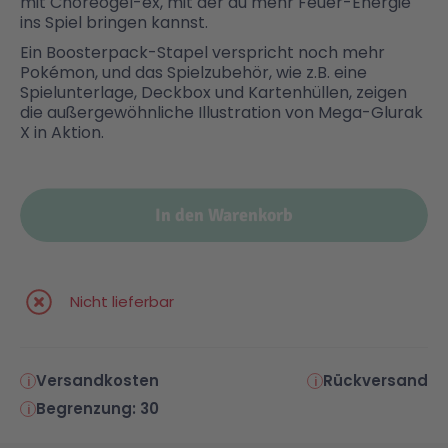
mit Choreogel-ex, mit der du mehr Feuer-Energie
ins Spiel bringen kannst.
Ein Boosterpack-Stapel verspricht noch mehr
Pokémon, und das Spielzubehör, wie z.B. eine
Spielunterlage, Deckbox und Kartenhüllen, zeigen
die außergewöhnliche Illustration von Mega-Glurak
X in Aktion.
In den Warenkorb
Nicht lieferbar
Versandkosten
Rückversand
Begrenzung: 30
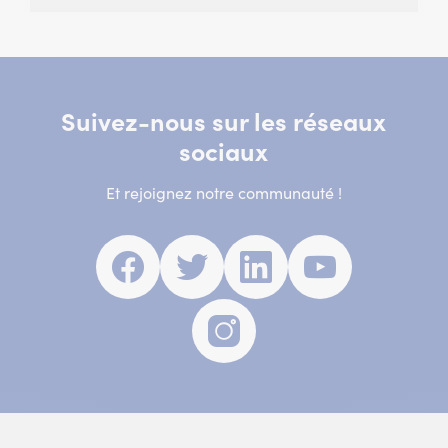
Suivez-nous sur les réseaux
sociaux
Et rejoignez notre communauté !
Facebook
(nouvelle
Twitter
(nouvelle
Linkedin
(nouvelle
Youtube
(nouvell
fenêtre)
fenêtre)
fenêtre)
fenêtre)
Instagram
(nouvelle
fenêtre)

▶ PROMPT
Using the data above, report how many lines include the string "mehr" and add nothing to the number.

▶ SOLVED PROBLEM
2